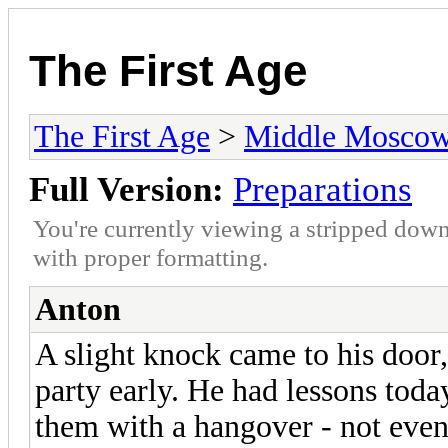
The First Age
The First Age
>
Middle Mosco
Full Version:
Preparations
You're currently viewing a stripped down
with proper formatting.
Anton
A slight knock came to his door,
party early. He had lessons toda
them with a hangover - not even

━━━━━━

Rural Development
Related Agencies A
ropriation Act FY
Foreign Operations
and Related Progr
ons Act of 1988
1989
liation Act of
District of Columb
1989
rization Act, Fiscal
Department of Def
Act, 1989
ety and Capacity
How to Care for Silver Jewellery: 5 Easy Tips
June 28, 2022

━━━━━━

• _Exercise_: Everything above from the line containing "ons Act of 1988" down to the line containing "June 28, 2022" is to be transcribed exactly, with both of those lines included and nothing else added.

• _Result_:
ons Act of 1988
1989
liation Act of
District of Columb
1989
rization Act, Fiscal
Department of Def
Act, 1989
ety and Capacity
How to Care for Silver Jewellery: 5 Easy Tips
June 28, 2022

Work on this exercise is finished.